As for just watching a bad movie, I've never understood that to be hate watching, although it's also possible the definition has changed over the years. And in regards to this, I'm all for this kind of hate watching, because it is what is pretty much necessary to expand ones vocabulary of what cinema is. Just because we hate something that we are watching, in no way means it is bad. It very well couls just be something unfamiliar to us. Something on a different wavelength. And the only way to determine this and potentially allow our initial hate of it to turn into an understanding of something that was simply different, is to return and give it another chance. Otherwise, films only gratify the same itches over and over again, and we limit the chance we will start to grasp other worldviews. So doing this is hardly a waste of time if one loves the idea of film, and not simply being entertained by a film.

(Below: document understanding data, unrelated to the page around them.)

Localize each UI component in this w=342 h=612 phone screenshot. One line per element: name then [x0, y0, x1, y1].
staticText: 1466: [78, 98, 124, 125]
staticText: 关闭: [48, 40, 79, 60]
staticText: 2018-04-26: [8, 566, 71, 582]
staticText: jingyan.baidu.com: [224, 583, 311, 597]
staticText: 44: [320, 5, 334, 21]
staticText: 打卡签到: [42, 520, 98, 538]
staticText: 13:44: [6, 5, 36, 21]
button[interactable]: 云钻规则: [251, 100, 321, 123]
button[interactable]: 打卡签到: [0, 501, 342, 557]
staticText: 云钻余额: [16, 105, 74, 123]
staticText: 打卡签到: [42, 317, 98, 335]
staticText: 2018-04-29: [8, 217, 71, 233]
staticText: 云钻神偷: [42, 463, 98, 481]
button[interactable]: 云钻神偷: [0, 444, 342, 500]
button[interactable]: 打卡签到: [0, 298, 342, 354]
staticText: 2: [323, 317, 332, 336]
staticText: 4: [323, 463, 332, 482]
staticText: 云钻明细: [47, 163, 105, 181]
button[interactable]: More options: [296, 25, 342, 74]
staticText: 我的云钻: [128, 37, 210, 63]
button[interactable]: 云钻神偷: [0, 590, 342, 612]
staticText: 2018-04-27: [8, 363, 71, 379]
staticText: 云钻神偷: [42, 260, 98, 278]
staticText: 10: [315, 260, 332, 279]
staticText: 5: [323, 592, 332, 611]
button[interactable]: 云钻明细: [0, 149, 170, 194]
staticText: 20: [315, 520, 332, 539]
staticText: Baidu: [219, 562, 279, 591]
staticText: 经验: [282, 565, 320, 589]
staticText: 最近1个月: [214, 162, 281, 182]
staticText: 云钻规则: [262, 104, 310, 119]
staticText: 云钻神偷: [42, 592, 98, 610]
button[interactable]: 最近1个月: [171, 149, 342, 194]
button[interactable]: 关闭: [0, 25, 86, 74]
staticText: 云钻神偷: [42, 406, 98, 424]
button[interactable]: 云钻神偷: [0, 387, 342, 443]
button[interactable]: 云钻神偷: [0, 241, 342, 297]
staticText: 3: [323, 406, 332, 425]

From my perspective, saying one is a film lover who then refuses to watch what doesn't quickly appeal to them, is the equivalent of saying youre a fitness lover, who just doesn't like the exercises that make you tired or your muscles hurt. It actually doesn't make a lot of sense, and is probably why I find so many conversations about the art of film so unbelievably dreary.


Like, I get why people don't want to return to things they didn't like. It makes sense on a basic level but....um....ya...let's just say I think it's unfortunate so many people have such a reactionary and visceral response to something that doesn't immediately 'grab them'.

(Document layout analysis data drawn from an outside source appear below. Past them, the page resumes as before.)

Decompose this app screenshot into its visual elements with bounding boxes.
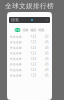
staticText: 123	[30, 74, 36, 77]
staticText: 作品名称	[10, 68, 22, 72]
staticText: 作品名称	[10, 35, 22, 38]
staticText: 45	[45, 52, 49, 55]
staticText: 45	[45, 46, 49, 50]
staticText: 123	[30, 46, 36, 50]
staticText: 123	[30, 35, 36, 38]
staticText: 123	[30, 68, 36, 72]
staticText: 45	[45, 68, 49, 72]
staticText: 作品名称	[10, 74, 22, 77]
staticText: 123	[30, 63, 36, 66]
staticText: 45	[45, 57, 49, 61]
staticText: 123	[30, 52, 36, 55]
staticText: 分类	[22, 28, 28, 32]
staticText: 45	[45, 40, 49, 44]
staticText: 作品名称	[10, 46, 22, 50]
staticText: 作品名称	[10, 63, 22, 66]
staticText: ···	[45, 17, 48, 23]
staticText: 123	[30, 40, 36, 44]
staticText: 榜单	[14, 28, 20, 32]
staticText: 时间	[38, 28, 44, 32]
staticText: 搜索	[11, 18, 19, 22]
staticText: 45	[45, 35, 49, 38]
staticText: 45	[45, 63, 49, 66]
staticText: 全球文娱排行榜	[5, 2, 54, 10]
staticText: 作品名称	[10, 57, 22, 61]
staticText: 地区	[30, 28, 36, 32]
staticText: 作品名称	[10, 41, 22, 44]
staticText: 作品名称	[10, 52, 22, 55]
staticText: 45	[45, 74, 49, 77]
staticText: 123	[30, 57, 36, 61]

"Hate watching" seems like a waste of brain cells and time in this mortal body. Of course, you need to define "Hate". For me that would mean something that makes me angry or offended. I have no use for that.

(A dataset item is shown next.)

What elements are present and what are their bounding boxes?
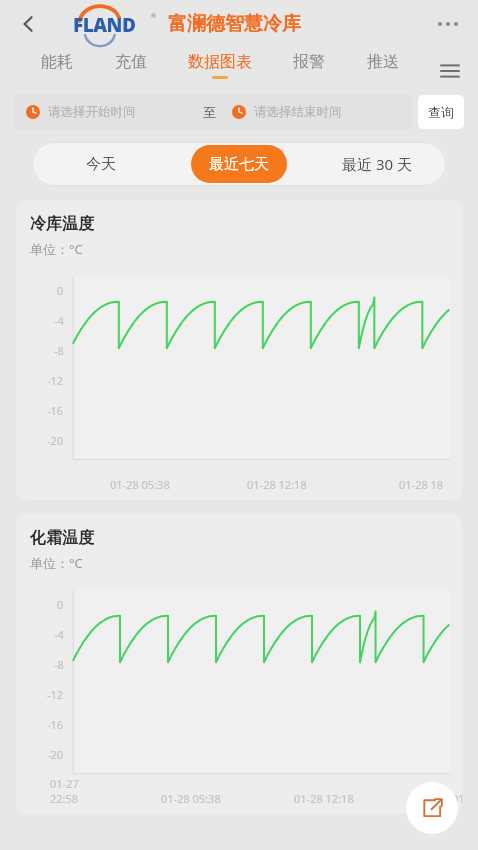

On the other hand, sometimes, mainly late at night, I enjoy watching trashy horror, monster or noir movies, having some beer, futzing around on social media. They usually are not good movies, but I don't hate them, in fact, I enjoy them for that combination of alcohol, bad movie and social media, which removes me from some of the realities of life.



I used to hate some of the stuff I watched back when watching a certain show was a way to have something to contribute at lunch or around the watercooler.



I have a difficult time watching things involving philosophies and behaviors I can't get behind, even if those philosophies are demonized. You can imagine how hard 12 Years a Slave was for me. On the slavery subject, I can pretty much only get through Moses movies because I had a VHS copy of The Great Adventure with Moses on it as a baby, and later The Prince of Egypt as a kid. I'll even give Exodus: Gods and Kings points for tackling the morality of it from varying perspectives, and as weird as that subplot involving the kid playing the Angel of God was, he made a few key [points rarely mentioned in other Moses adaptations (and the kind did a INCREDIBLE job playing him. Best performance in the movie. Like, I literally thought he was actually playing GOD for a moment).